Imagine your manager calls you to his room and hands you a certificate and some goodies. He tells you – “You are the performer of the month! And this is your reward, but please keep this completely hush hush.” Funny, right?
Now think of another scenario – your manager calls the entire team to the conference room and talks about the achievements of the month and then goes on say “All of you did a great job and I really want to thank each of you for that. But there is one person who deserves a special mention and that is … “. Your colleagues come and congratulate you – you are on a high! Nothing spectacular, right? But social recognition does definitely leave you with a feeling of satisfaction, much more than that you would have derived from just getting the tangible form of the reward.
Team meetings, townhalls, floor meetings, etc. are great occasions for rewarding employees and they help multiply the experience for the employee. However, logistics of getting people together, arranging the venue and equipment is a deterrent for organizations from doing these events more frequently. Offline noticeboards, online forums, emails, etc. help overcome these obstacles and enable sharing of information about rewards with other employees. Online forums can be made interactive to let other employees congratulate the rewardees. This will unleash the real power of social recognition within the organization.
Here’s some findings from an independent study:
35% of employees are not satisfied with their current employee rewards programs
75% of employees say that they don’t get enough options for rewards
53% of employees do not find their current programs convenient to use
Haven’t we heard that before? Many organizations are still rooted in archaic practices of giving engraved pens, trophies and other such mementos to employees. Going back to my earlier post about freedom of choice, employees would be much happier if they get to choose what they want, of course within the budget specified. Ask the employees who get these Rs 5K pens!
Important personal milestones in the employees’ lives such as birthdays, weddings, anniversaries,etc. offer a good opportunity for reward/ gifting intervention on the part of the organization. As these events mean a lot to the employee, remembering, wishing and gifting the employee on these occasions have great impact on the motivation levels of the employee. Organizations that run these birthday and wedding/ anniversary gifting programs have seen good results. However, it is no mean task to execute these programs with hundreds or thousands of employees. Hence organizations need to leverage technology and third-party providers to run such programs.
Imagine two scenarios – one, you get a Rs.1000 cash award credited to your salary (after tax); two, you get a Rs 1000 worth of goodies as award. Which one are you likely to remember more?
The goodies obviously! One big reason why non-cash awards seem to work better – cash awards seem to disappear somewhere in your pay slip, which most of us rarely bother to check unless there is a major upside or downside.

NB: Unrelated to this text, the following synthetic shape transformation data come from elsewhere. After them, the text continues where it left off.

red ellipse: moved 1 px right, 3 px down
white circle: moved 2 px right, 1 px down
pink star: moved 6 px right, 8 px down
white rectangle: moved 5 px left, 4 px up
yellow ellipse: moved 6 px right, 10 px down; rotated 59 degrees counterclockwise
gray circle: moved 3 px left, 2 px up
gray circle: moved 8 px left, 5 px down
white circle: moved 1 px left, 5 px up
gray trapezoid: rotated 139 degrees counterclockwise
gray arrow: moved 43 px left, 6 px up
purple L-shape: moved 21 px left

Add to this the fact that taxes will take a big bite out of your cash award, whereas non-cash awards have a built-in tax shelter (within Rs.5000 limit per year).

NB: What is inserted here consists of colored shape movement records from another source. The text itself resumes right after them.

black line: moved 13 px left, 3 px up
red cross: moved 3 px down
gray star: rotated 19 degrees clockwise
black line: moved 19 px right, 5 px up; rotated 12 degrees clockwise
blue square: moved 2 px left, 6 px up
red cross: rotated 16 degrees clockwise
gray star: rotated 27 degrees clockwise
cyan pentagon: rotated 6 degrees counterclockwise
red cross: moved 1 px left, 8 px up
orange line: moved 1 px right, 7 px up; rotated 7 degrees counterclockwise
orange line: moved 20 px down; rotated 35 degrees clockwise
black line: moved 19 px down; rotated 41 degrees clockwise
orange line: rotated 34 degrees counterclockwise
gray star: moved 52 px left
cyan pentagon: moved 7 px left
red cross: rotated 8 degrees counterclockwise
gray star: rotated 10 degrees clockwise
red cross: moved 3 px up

Festival gifting to employees is a big event for organizations. Given the importance of these festivals in India, it is a good opportunity to appreciate employees and to reach out to their families. Traditionally gift hampers or dinnerware have been popular choices. However, the execution is a nightmare for the HR/ Admin – from decision-making, procurement to actual distribution of these products. It takes quite a bit of administrative effort in executing these programs, especially coordinating with external vendors and the internal distribution. The complexity only increases with the number of locations and headcount. All of this results in delay in getting the gifts to the employees – even then the employees might have preferred something else!

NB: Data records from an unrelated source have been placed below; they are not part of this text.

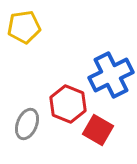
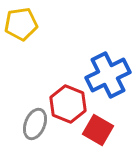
yellow pentagon: moved 3 px left, 3 px up
blue cross: moved 3 px left
gray ellipse: moved 8 px right
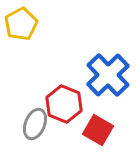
yellow pentagon: rotated 20 degrees counterclockwise
blue cross: rotated 18 degrees counterclockwise
red hexagon: moved 4 px left
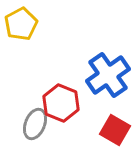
blue cross: rotated 9 degrees clockwise
red hexagon: moved 3 px left, 1 px up
red square: moved 17 px right
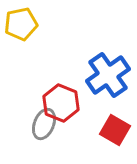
yellow pentagon: rotated 16 degrees clockwise
gray ellipse: moved 9 px right
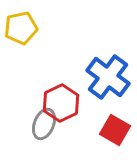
yellow pentagon: moved 4 px down
blue cross: moved 2 px down; rotated 18 degrees counterclockwise
red hexagon: rotated 12 degrees clockwise
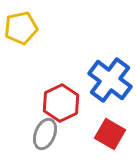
blue cross: moved 2 px right, 3 px down
gray ellipse: moved 1 px right, 10 px down
red square: moved 5 px left, 4 px down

HR teams across organizations end up spending a lot of time on deciding the ‘right’ reward items. There are a few usual suspects – iPods, Shopper’s Stop, Lifestyle or Landmark vouchers, laptop backpacks or high-end pens, depending on the budget and the occasion. These are time-tested formulae what seem to work like Bollywood masala movies!
Wrong! Ask the employees – they are really tired of getting these same products over and over again. Not everyone needs an iPod or cares about owning an expensive pen! They would probably be happier if they get to chose what they want – could be something they need immediately for their day-to-day needs like a rice cooker or a mixer grinder or something they want to gift to their parents like a mobile phone or a DTH connection. Giving employees the freedom of choice for deciding their own rewards might be one of the best ways to unlock the full potential of a rewards program!
Organizations often initiate various rewards and gifting programs with a great deal of excitement and fanfare. These could be like celebrating employee birthdays, service anniversaries or simply spot awards. The programs get the necessary executive and budgetary approvals and are launched to the employees.
The execution of these programs is typically operations intensive – requires collation of data, followup with multiple internal teams and third parties and day-to-day management. The onus of execution most often lies with the HR. With all the other critical activities on the plate of the HR Team such as appraisals, compensation reviews and talent planning, these reward programs end up being put on the backburner. As a result, a lot of well-intentioned reward programs tend to fail. Backlog of rewards to be distributed pile up and the program soon meets the fate of a lot of other flavour-of-the-season corporate initiatives.
In my opinion, the critical missing piece in the design of such rewards programs is the execution plan – how does one minimize the operational hassles and the administrative overheads while executing the program on a day-to-day basis so that they are sustainable and produce the desired returns?